Collected data
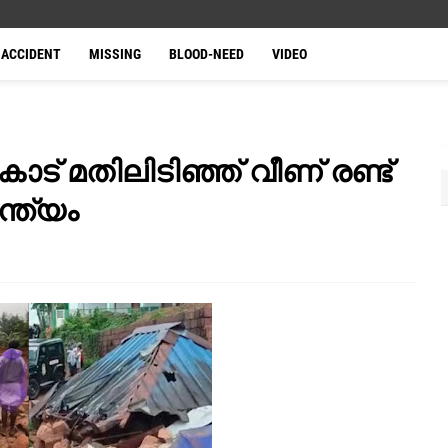
ACCIDENT
MISSING
BLOOD-NEED
VIDEO
് മതിലിടിഞ്ഞ് വീണ് രണ്ട്
ന്ത്യം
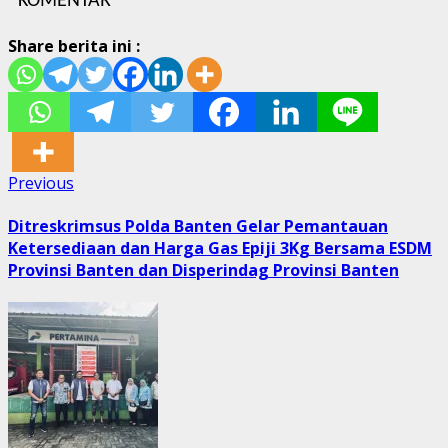
KOMENTAR
Share berita ini :
Post
Previous
Previous
post:
navigation
Ditreskrimsus Polda Banten Gelar Pemantauan
Ketersediaan dan Harga Gas Epiji 3Kg Bersama ESDM
Provinsi Banten dan Disperindag Provinsi Banten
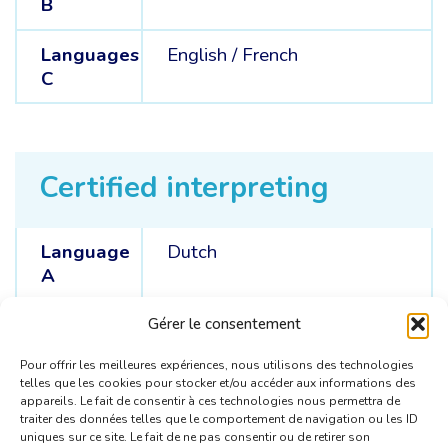
B
Languages
English /
French
C
Certified interpreting
Language
Dutch
A
Languages
German /
Italian
Gérer le consentement
C
Pour offrir les meilleures expériences, nous utilisons des technologies
telles que les cookies pour stocker et/ou accéder aux informations des
appareils. Le fait de consentir à ces technologies nous permettra de
traiter des données telles que le comportement de navigation ou les ID
uniques sur ce site. Le fait de ne pas consentir ou de retirer son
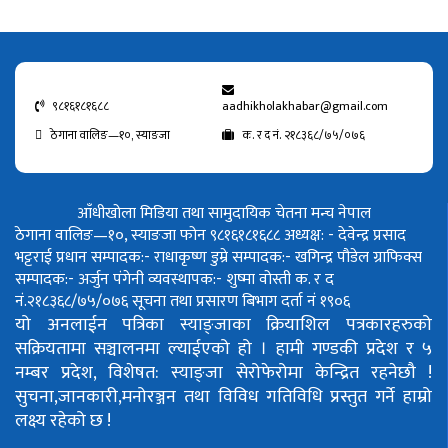
९८१६१८१६८८
aadhikholakhabar@gmail.com
ठेगाना वालिङ—१०, स्याङजा
क. र द नं. २१८३६८/७५/०७६
आँधीखोला मिडिया तथा सामुदायिक चेतना मन्च नेपाल
ठेगाना वालिङ—१०, स्याङजा फोन ९८१६१८१६८८
अध्यक्ष: - देवेन्द्र प्रसाद
भट्टराई
प्रधान सम्पादक:- राधाकृष्ण डुम्रे
सम्पादक:- खगिन्द्र पौडेल
ग्राफिक्स
सम्पादक:- अर्जुन पंगेनी
व्यवस्थापक:- शुष्मा वोस्ती
क. र द
नं.२१८३६८/७५/०७६
सूचना तथा प्रसारण बिभाग दर्ता नं १९०६
यो अनलाईन पत्रिका स्याङ्जाका क्रियाशिल पत्रकारहरुको
सक्रियतामा सञ्चालनमा ल्याईएको हो ।
हामी गण्डकी प्रदेश र ५
नम्बर प्रदेश, विशेषत: स्याङ्जा सेरोफेरोमा केन्द्रित रहनेछौ !
सुचना,जानकारी,मनोरञ्जन तथा विविध गतिविधि प्रस्तुत गर्ने हाम्रो
लक्ष्य रहेको छ !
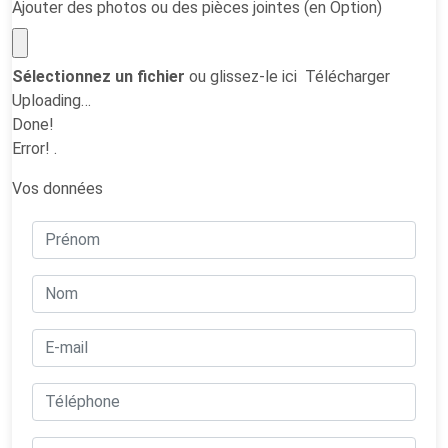
Ajouter des photos ou des pièces jointes (en Option)
Sélectionnez un fichier
ou glissez-le ici
Télécharger
Uploading…
Done!
Error!
.
Vos données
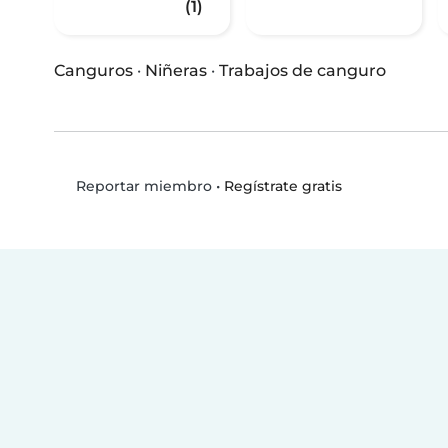
(1)
Canguros
·
Niñeras
·
Trabajos de canguro
•
Regístrate gratis
Reportar miembro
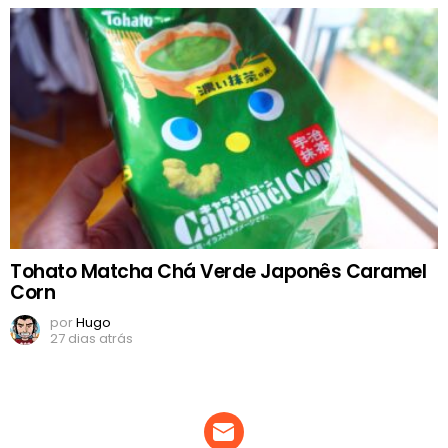
Tohato Matcha Chá Verde Japonês Caramel
Corn
por
Hugo
27 dias atrás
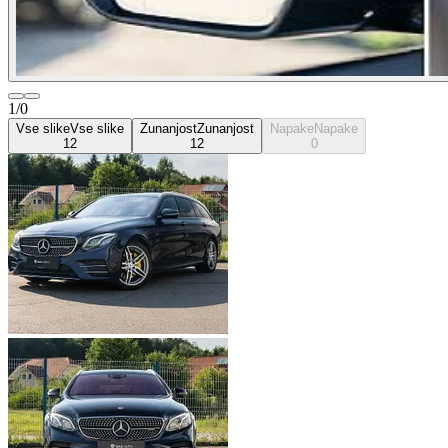
1/0
Vse slike
Vse slike
Zunanjost
Zunanjost
Napake
Napake
12
12
0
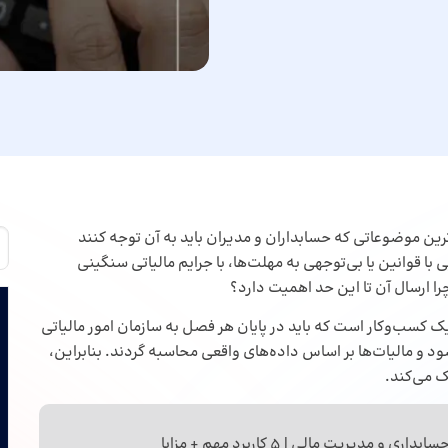
ترین موضوعاتی که حسابداران و مدیران باید به آن توجه کنند
با قوانین یا بی‌توجهی به مهلت‌ها، با جرایم مالیاتی سنگینی
ا ارسال آن تا این حد اهمیت دارد؟
 کسب‌وکار است که باید در پایان هر فصل به سازمان امور مالیاتی
د و مالیات‌ها بر اساس داده‌های واقعی محاسبه گردند. بنابراین،
ک می‌کند.
سابداری
و مدیریت مالی | 5 کاربرد مهم + مزایا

AIM OF THE TASK:
How many lines of the data above include the word "telles"? Only that number should be returned.

ANSWER SECTION:
2